The graph below presents the internal WinRAR benchmark numbers. In this benchmark, the program takes compresses / decompresses random data in the RAM. This is a test of the CPU power as well as the DRAM capabilities.

WinRAR Internal Benchmark

TrueCrypt Benchmark
 
As businesses (and even home consumers) become more security conscious, the importance of encryption can't be overstated. CPUs supporting the AES-NI instruction for accelerating the encryption and decryption processes have, till now, been the higher end SKUs. However, with Bay Trail, even the lowly Atom series has gained support for AES-NI. Both the i5-4250U and the i7-4770R have AES-NI instructions support.
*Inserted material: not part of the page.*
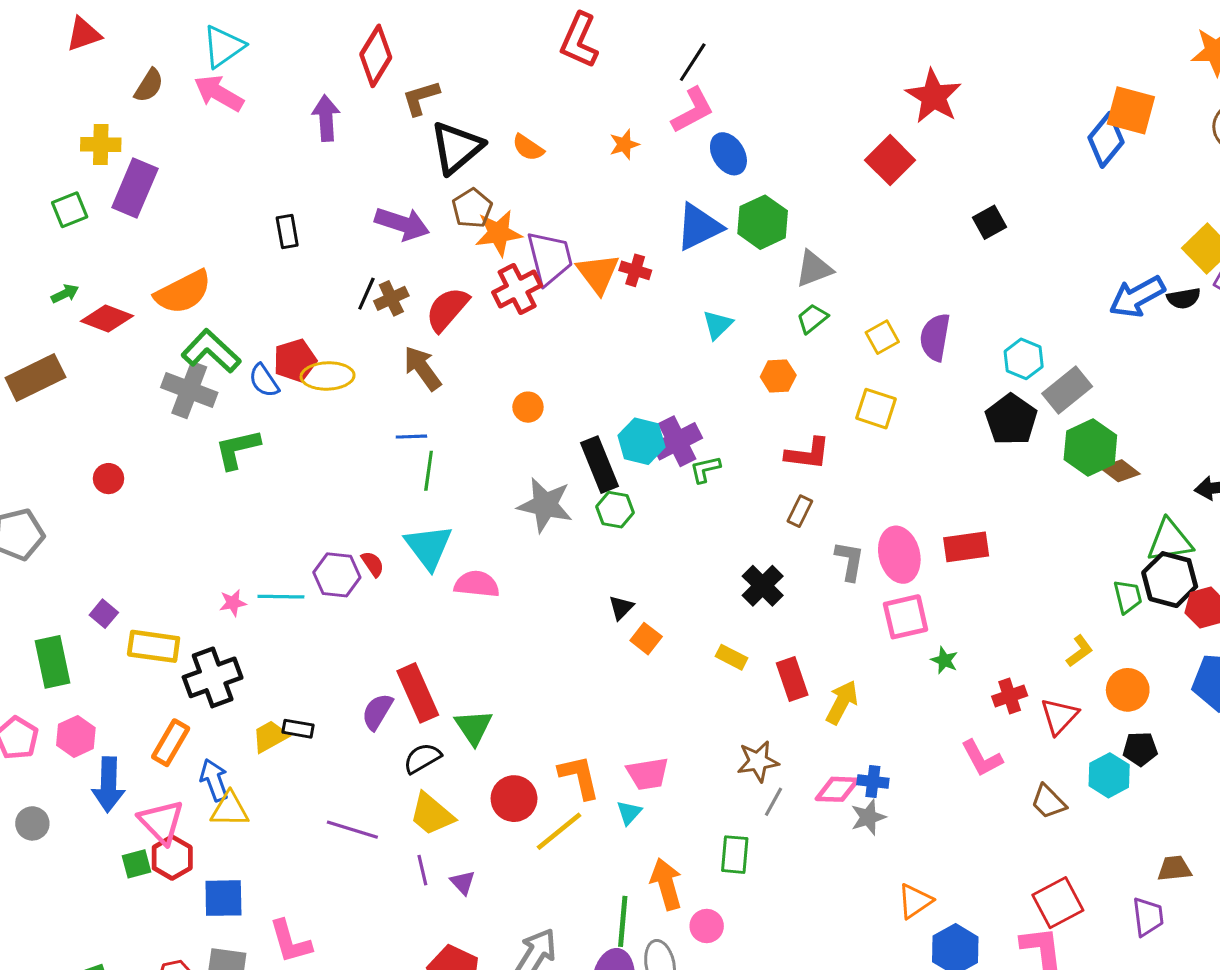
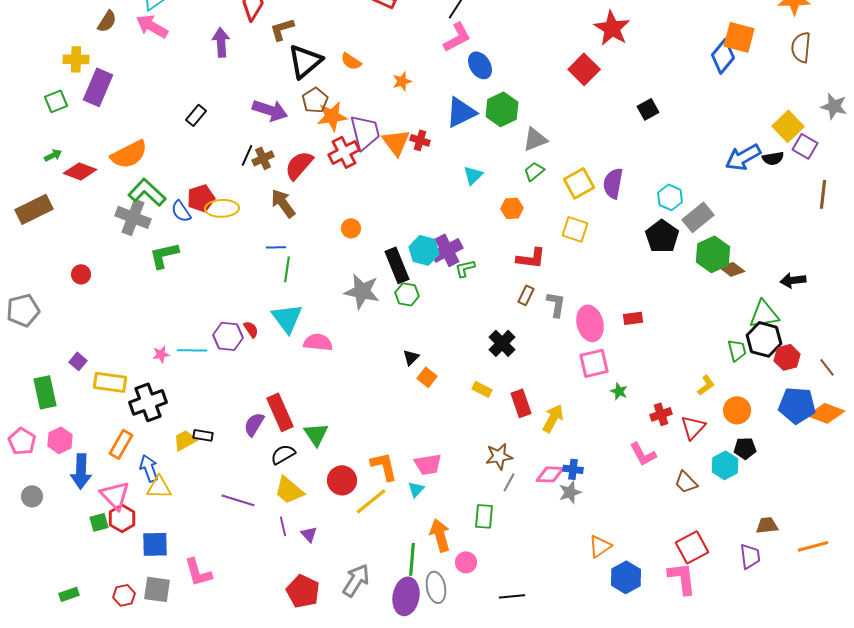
orange star: (624, 144) -> (402, 81), moved
black rectangle: (287, 231) -> (196, 115), turned 50
yellow square: (882, 337) -> (579, 183), size x1.4
red rectangle: (966, 547) -> (633, 318), size x0.7
gray L-shape: (850, 561) -> (556, 304), moved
The TrueCrypt internal benchmark provides some interesting cryptography-related numbers to ponder. In the graph below, we can get an idea of how fast a TrueCrypt volume would behave in the two different systems.

TrueCrypt Benchmarking

Agisoft PhotoScan
 
Agisoft PhotoScan is a commercial program that converts 2D images into 3D point maps, meshes and textures. The program designers sent us a command line version in order to evaluate the efficiency of various systems that go under our review scanner. The command line version has two benchmark modes, one using the CPU and the other using both the CPU and GPU (via OpenCL). The benchmark takes around 50 photographs and does four stages of computation:
 
Stage 1: Align Photographs
Stage 2: Build Point Cloud (capable of OpenCL acceleration)
Stage 3: Build Mesh
Stage 4: Build Textures
 
We record the time taken for each stage. Since various elements of the software are single threaded, others multithreaded, and some use GPUs, it is interesting to record the effects of CPU generations, speeds, number of cores, DRAM parameters and the GPU using this software.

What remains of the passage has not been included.